> _Exercise_
Report the number of lines in the data where the word "unit" appears, and add no other text.

Dataset entries

++++++

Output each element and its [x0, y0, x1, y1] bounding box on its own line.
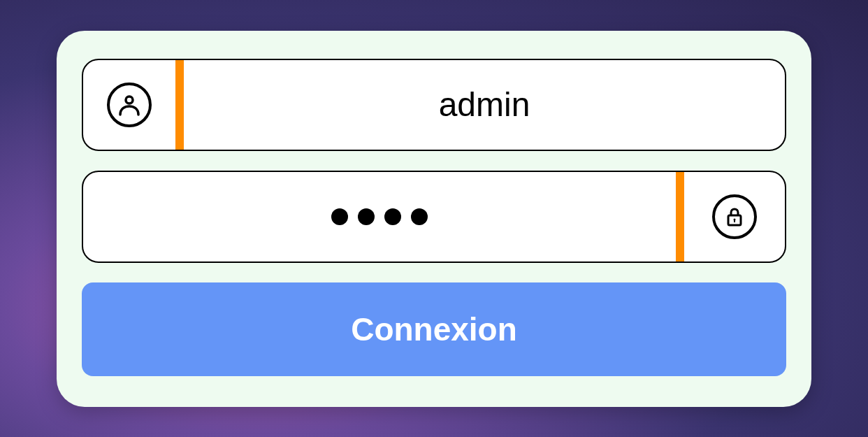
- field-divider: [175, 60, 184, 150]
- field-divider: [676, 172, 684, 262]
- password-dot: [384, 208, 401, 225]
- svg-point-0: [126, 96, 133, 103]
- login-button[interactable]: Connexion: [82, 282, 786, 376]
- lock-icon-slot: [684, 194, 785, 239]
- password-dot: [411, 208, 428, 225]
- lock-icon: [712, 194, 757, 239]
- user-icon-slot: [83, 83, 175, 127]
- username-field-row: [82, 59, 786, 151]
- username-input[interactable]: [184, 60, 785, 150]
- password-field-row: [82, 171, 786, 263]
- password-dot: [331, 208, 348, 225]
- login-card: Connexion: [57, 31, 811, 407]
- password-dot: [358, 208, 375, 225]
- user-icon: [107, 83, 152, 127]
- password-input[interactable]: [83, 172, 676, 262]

++++++

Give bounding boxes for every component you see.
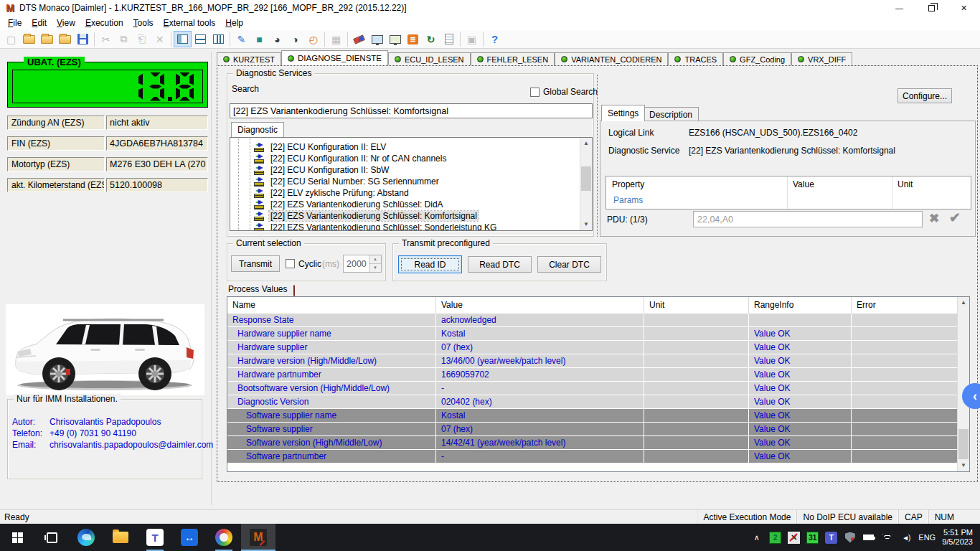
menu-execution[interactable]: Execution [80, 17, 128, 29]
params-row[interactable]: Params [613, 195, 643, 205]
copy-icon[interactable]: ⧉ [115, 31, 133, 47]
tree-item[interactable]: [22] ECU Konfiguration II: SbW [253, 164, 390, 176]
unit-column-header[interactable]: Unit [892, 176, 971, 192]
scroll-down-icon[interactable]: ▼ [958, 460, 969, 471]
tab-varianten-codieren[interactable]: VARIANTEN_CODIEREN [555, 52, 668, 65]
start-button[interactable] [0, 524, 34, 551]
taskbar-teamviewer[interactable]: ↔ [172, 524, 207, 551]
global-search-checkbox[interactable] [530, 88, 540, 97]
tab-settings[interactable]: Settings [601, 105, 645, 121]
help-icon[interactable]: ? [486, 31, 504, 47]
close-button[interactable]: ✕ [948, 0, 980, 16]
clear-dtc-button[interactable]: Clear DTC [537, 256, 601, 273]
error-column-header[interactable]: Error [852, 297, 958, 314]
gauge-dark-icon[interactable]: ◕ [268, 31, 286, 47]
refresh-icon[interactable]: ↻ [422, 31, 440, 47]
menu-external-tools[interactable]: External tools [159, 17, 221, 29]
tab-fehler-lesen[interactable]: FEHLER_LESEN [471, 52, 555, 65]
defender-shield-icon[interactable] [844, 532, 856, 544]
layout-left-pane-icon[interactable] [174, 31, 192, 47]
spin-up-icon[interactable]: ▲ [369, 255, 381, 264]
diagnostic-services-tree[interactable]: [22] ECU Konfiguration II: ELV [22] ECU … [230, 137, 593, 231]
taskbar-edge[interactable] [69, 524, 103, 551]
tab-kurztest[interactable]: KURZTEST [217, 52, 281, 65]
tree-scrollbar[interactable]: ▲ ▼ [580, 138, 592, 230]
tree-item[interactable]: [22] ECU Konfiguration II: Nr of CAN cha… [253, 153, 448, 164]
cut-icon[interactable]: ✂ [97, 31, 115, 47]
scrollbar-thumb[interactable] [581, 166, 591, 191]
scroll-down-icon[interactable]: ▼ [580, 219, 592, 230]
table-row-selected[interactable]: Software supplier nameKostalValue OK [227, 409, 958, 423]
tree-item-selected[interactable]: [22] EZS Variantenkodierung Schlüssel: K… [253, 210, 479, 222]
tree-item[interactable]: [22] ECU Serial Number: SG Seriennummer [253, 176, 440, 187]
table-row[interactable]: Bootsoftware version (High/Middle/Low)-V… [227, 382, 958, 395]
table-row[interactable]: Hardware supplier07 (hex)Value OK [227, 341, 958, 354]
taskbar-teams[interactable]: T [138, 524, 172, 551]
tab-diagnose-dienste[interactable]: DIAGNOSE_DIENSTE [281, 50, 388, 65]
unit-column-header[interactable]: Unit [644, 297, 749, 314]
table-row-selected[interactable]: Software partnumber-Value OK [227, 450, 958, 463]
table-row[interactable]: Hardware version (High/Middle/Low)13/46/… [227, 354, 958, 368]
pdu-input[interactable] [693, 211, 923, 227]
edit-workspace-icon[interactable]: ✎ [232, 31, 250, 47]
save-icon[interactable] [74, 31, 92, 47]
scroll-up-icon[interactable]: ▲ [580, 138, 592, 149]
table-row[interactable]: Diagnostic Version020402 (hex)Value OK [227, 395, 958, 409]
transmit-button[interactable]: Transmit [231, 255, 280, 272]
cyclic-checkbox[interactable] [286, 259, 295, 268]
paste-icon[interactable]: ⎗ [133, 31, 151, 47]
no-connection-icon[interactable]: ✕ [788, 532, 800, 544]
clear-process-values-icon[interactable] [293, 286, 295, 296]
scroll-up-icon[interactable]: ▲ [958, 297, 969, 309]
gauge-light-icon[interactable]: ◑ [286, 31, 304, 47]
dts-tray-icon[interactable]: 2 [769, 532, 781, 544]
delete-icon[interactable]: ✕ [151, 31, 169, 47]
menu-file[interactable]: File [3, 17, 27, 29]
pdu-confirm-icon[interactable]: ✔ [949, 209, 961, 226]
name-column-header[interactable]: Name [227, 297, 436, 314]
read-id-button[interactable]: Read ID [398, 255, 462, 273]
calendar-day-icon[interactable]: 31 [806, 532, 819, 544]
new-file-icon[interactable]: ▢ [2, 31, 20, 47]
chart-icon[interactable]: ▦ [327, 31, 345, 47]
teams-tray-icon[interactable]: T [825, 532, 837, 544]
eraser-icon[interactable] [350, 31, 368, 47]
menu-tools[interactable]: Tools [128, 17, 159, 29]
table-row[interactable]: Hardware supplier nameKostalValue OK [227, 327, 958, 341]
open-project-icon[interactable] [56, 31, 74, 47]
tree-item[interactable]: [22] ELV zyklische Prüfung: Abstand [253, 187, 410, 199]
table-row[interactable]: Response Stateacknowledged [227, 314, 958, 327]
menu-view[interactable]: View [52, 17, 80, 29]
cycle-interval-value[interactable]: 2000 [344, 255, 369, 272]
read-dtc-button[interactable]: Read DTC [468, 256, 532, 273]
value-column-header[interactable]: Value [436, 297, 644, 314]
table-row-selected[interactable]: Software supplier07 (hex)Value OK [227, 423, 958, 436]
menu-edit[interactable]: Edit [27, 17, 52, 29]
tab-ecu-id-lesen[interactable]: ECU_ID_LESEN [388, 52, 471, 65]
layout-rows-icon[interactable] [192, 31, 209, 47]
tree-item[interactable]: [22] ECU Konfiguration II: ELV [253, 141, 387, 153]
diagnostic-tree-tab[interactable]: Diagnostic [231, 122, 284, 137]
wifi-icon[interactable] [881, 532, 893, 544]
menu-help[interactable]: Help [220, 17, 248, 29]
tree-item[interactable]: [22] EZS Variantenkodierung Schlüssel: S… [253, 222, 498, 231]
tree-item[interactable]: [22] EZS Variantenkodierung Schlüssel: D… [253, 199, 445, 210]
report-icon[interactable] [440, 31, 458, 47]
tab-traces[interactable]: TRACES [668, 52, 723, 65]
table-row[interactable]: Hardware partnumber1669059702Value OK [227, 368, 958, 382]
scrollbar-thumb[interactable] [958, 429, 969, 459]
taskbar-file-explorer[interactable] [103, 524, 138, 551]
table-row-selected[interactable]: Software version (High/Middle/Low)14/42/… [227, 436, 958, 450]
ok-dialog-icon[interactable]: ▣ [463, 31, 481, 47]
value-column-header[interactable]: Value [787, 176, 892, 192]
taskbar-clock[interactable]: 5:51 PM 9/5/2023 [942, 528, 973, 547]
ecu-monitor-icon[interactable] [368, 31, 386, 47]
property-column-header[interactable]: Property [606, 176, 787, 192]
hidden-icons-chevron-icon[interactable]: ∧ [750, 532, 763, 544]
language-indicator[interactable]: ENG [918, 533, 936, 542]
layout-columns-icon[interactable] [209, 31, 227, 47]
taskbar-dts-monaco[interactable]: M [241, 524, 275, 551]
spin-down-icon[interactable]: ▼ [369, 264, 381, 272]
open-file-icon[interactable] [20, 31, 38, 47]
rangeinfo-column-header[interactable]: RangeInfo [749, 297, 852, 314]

++++++

> _Output_
2